Start of EXERCISE DATA

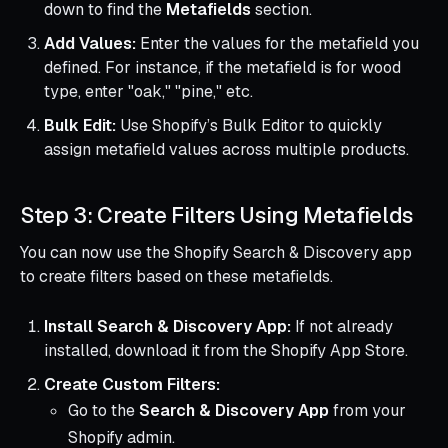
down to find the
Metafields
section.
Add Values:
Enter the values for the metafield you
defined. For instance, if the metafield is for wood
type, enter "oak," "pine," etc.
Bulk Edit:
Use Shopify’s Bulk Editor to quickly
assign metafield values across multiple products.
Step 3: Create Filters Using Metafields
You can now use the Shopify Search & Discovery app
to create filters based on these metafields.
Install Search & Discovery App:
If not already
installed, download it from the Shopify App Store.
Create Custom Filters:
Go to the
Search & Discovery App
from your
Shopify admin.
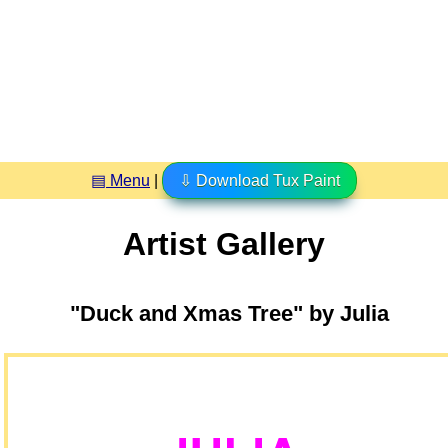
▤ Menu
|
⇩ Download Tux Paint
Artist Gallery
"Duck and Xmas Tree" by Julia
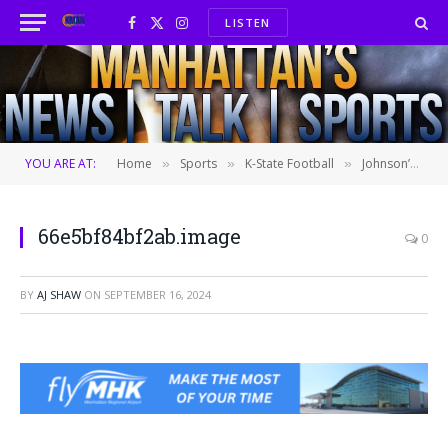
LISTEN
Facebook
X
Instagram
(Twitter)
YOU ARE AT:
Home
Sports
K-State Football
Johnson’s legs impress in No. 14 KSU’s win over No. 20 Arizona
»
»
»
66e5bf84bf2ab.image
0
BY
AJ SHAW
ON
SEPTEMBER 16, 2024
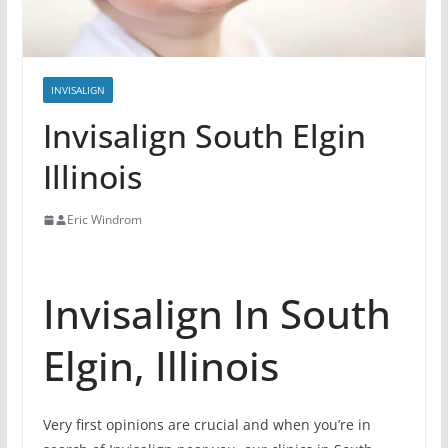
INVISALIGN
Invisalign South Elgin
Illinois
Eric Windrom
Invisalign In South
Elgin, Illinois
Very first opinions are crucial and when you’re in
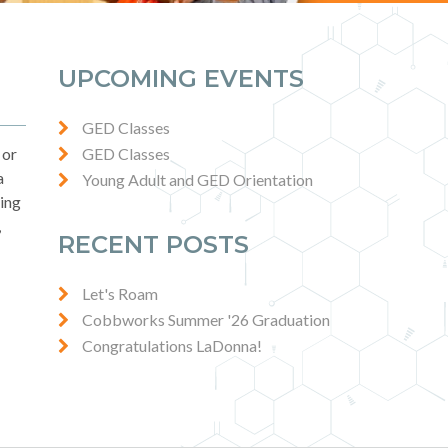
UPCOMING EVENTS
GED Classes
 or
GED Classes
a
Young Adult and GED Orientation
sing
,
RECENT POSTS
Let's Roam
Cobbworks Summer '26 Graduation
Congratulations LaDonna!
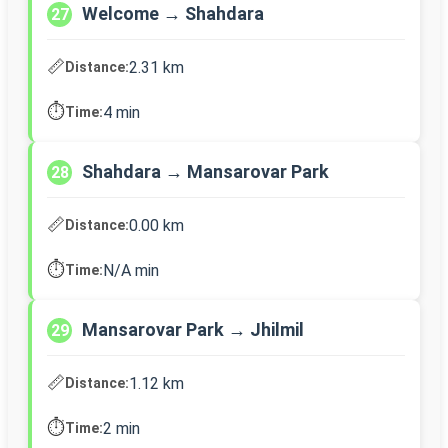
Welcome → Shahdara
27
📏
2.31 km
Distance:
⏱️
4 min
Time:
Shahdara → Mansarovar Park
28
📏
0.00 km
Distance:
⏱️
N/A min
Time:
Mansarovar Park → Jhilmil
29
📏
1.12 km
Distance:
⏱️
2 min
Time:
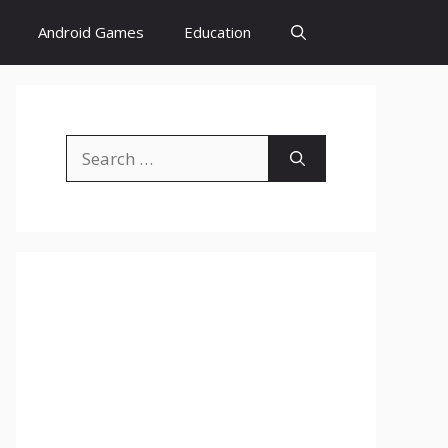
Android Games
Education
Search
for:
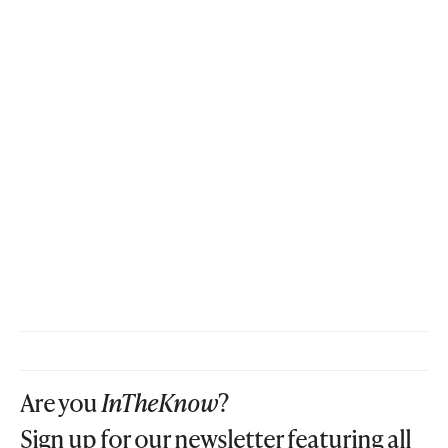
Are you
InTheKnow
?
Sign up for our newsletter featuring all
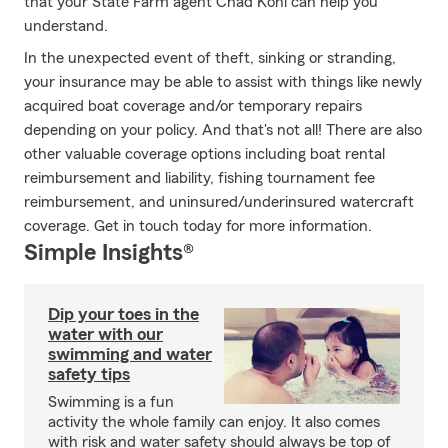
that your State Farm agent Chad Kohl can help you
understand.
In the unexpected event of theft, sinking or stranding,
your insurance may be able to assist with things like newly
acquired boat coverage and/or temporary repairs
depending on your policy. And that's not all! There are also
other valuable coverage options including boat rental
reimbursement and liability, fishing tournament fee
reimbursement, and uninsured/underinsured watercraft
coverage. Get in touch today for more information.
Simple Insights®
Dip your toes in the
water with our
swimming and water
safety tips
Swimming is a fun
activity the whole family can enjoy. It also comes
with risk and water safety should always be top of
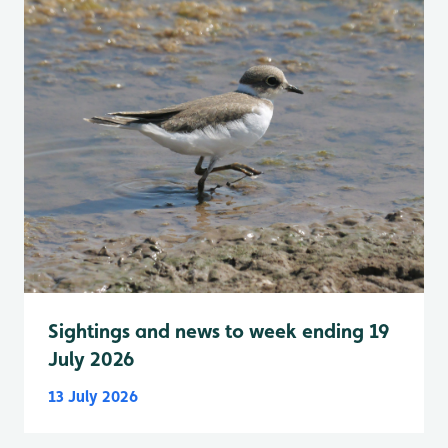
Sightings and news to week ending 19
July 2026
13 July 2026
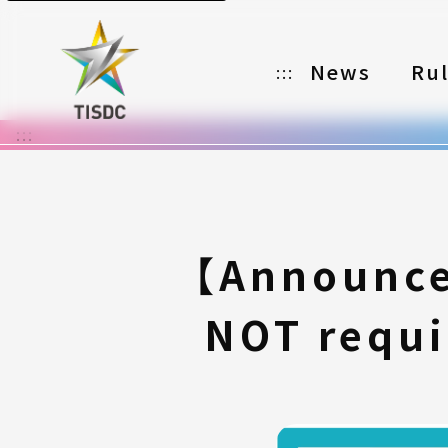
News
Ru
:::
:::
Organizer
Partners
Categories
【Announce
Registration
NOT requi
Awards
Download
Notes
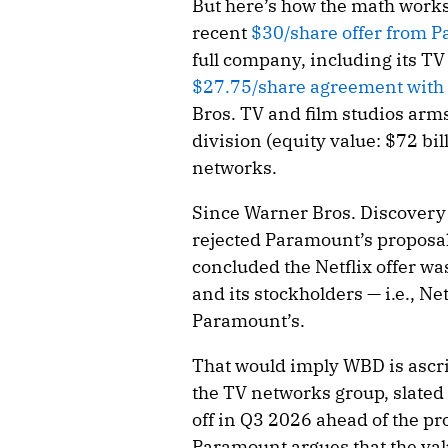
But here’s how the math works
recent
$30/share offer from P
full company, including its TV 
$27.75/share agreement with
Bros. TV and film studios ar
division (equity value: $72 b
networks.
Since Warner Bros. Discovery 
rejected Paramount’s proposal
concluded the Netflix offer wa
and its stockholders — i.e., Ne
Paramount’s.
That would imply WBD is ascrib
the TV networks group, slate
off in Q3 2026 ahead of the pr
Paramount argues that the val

End of EXERCISE DATA
Start of EXERCISE DATA

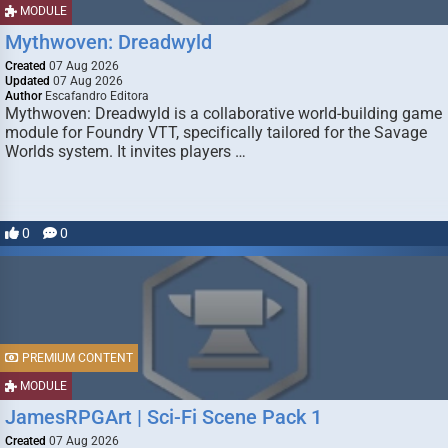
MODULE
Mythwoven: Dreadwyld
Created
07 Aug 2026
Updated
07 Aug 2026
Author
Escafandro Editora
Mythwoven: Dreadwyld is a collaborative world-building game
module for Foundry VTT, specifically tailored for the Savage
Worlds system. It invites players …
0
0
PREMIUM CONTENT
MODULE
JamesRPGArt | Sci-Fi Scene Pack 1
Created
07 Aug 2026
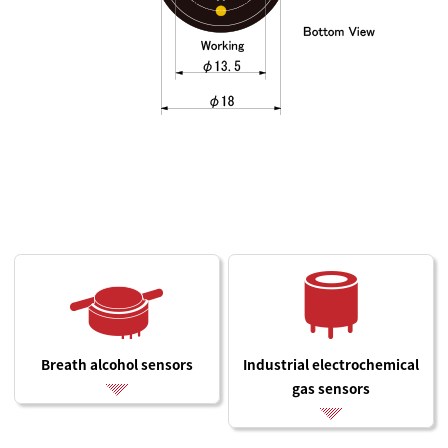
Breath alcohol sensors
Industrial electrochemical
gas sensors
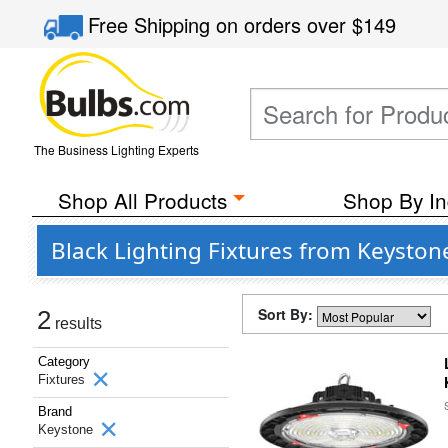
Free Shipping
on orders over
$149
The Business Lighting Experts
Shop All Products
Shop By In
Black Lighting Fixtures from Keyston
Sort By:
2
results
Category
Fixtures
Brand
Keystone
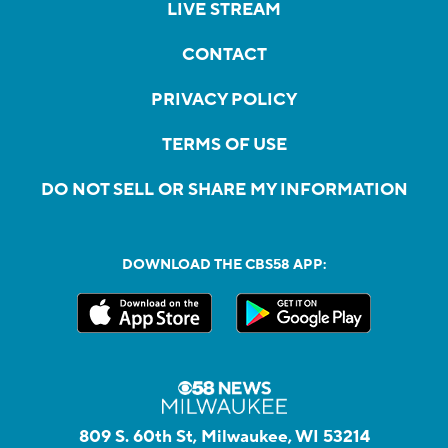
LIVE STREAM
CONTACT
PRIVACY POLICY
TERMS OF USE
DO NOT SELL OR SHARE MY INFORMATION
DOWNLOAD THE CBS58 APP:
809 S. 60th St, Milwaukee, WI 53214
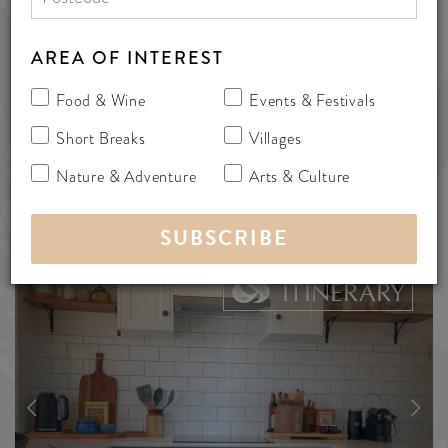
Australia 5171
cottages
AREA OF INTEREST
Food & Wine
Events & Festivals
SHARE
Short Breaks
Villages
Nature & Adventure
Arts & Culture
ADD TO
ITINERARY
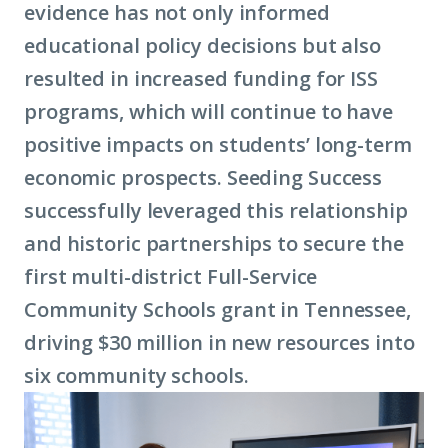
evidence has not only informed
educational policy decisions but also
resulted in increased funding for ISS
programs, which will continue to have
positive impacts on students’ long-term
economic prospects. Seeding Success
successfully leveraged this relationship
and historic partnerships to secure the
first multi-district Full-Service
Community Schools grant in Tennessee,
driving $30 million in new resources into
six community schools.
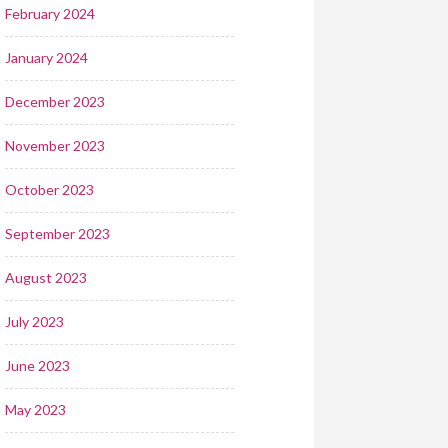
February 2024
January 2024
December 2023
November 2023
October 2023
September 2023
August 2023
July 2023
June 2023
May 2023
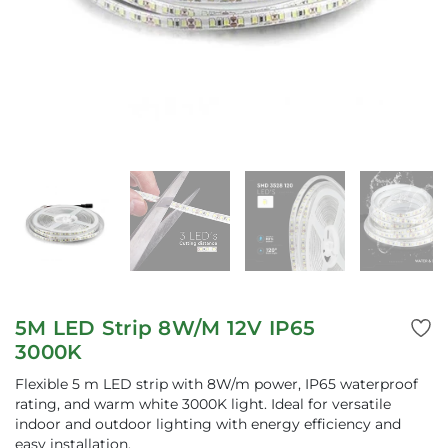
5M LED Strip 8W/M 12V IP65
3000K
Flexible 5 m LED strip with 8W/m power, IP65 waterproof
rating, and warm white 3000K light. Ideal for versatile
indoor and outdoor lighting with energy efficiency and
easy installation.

End of EXERCISE DATA
Start of EXERCISE DATA

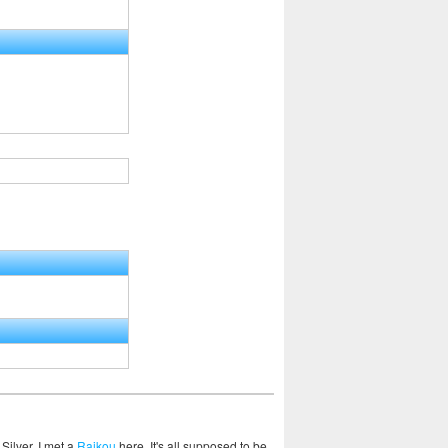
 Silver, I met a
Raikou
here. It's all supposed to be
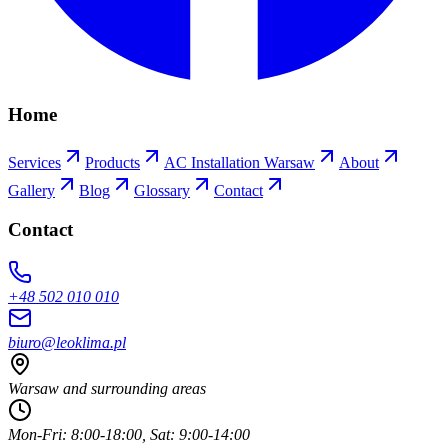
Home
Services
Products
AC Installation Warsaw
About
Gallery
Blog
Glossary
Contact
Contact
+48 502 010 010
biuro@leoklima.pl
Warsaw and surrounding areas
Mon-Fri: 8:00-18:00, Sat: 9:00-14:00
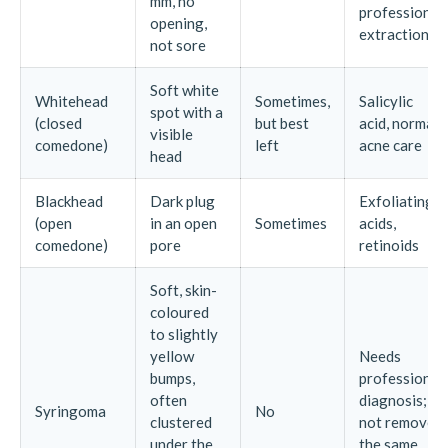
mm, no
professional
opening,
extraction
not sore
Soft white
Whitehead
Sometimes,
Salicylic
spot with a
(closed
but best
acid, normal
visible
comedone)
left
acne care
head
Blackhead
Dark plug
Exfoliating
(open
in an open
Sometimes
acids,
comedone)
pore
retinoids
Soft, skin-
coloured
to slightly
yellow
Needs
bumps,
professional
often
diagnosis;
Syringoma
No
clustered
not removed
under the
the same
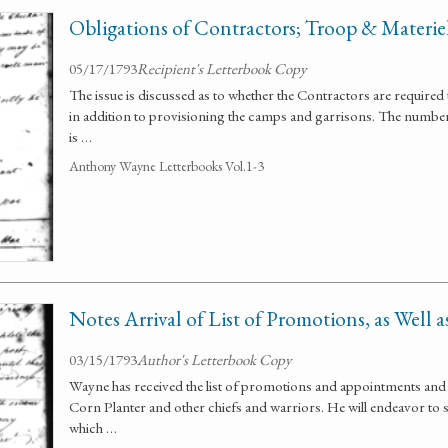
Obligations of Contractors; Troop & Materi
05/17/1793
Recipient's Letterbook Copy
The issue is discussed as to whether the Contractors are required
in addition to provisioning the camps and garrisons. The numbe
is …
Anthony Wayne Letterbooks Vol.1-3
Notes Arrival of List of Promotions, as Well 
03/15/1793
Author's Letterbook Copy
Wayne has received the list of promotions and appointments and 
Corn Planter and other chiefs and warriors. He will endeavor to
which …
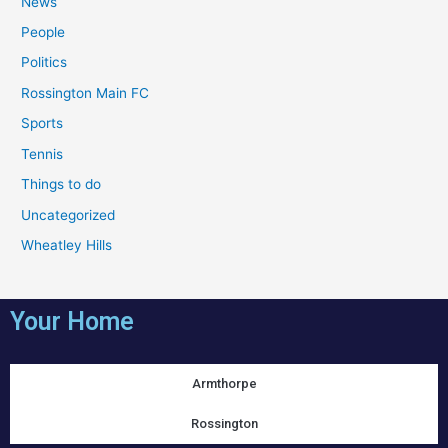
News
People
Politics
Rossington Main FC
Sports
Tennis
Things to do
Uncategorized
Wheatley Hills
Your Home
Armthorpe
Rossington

End of EXERCISE DATA

Repeat exactly the lines above from the one with "Flexible 5 m" up to and including the one with "easy installation.". No other line belongs in the reply.

Flexible 5 m LED strip with 8W/m power, IP65 waterproof
rating, and warm white 3000K light. Ideal for versatile
indoor and outdoor lighting with energy efficiency and
easy installation.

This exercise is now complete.